▶ **What this task involves**: With images removed, transcribe each record exactly as it appears.

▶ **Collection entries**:
====================

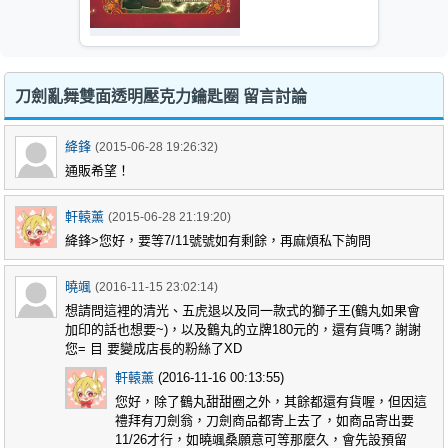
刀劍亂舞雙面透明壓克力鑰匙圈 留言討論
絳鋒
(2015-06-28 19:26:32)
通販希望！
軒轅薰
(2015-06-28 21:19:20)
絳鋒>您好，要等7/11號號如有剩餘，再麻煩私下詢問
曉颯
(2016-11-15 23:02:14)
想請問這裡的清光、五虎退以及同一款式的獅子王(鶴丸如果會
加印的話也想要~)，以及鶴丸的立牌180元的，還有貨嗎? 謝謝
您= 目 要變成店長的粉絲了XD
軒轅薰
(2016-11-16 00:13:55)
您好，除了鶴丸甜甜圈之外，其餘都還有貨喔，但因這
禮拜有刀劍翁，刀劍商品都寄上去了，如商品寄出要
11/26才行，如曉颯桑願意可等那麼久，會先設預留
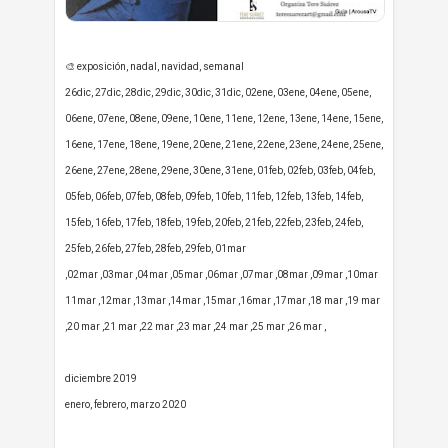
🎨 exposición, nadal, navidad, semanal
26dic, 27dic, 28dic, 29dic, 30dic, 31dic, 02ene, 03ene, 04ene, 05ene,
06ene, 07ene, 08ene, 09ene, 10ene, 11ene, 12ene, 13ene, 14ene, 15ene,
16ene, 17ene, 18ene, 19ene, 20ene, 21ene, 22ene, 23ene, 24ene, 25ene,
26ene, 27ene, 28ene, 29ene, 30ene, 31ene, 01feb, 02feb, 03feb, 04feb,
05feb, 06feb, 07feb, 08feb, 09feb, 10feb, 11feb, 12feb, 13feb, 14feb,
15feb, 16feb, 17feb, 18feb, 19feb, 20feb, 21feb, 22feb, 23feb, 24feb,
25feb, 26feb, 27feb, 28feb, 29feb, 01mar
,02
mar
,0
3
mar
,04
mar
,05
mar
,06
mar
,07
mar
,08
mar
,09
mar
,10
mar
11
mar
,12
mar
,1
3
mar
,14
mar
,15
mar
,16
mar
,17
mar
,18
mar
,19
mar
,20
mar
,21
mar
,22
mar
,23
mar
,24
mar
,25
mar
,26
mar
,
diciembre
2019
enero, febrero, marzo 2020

====================

▶ **Output of the task**:
刀劍亂舞雙面透明壓克力鑰匙圈 留言討論
絳鋒
(2015-06-28 19:26:32)
通販希望！
軒轅薰
(2015-06-28 21:19:20)
絳鋒>您好，要等7/11號號如有剩餘，再麻煩私下詢問
曉颯
(2016-11-15 23:02:14)
想請問這裡的清光、五虎退以及同一款式的獅子王(鶴丸如果會
加印的話也想要~)，以及鶴丸的立牌180元的，還有貨嗎? 謝謝
您= 目 要變成店長的粉絲了XD
軒轅薰
(2016-11-16 00:13:55)
您好，除了鶴丸甜甜圈之外，其餘都還有貨喔，但因這
禮拜有刀劍翁，刀劍商品都寄上去了，如商品寄出要
11/26才行，如曉颯桑願意可等那麼久，會先設預留
🎨 exposición, nadal, navidad, semanal
26dic, 27dic, 28dic, 29dic, 30dic, 31dic, 02ene, 03ene, 04ene, 05ene,
06ene, 07ene, 08ene, 09ene, 10ene, 11ene, 12ene, 13ene, 14ene, 15ene,
16ene, 17ene, 18ene, 19ene, 20ene, 21ene, 22ene, 23ene, 24ene, 25ene,
26ene, 27ene, 28ene, 29ene, 30ene, 31ene, 01feb, 02feb, 03feb, 04feb,
05feb, 06feb, 07feb, 08feb, 09feb, 10feb, 11feb, 12feb, 13feb, 14feb,
15feb, 16feb, 17feb, 18feb, 19feb, 20feb, 21feb, 22feb, 23feb, 24feb,
25feb, 26feb, 27feb, 28feb, 29feb, 01mar
,02
mar
,0
3
mar
,04
mar
,05
mar
,06
mar
,07
mar
,08
mar
,09
mar
,10
mar
11
mar
,12
mar
,1
3
mar
,14
mar
,15
mar
,16
mar
,17
mar
,18
mar
,19
mar
,20
mar
,21
mar
,22
mar
,23
mar
,24
mar
,25
mar
,26
mar
,
diciembre
2019
enero, febrero, marzo 2020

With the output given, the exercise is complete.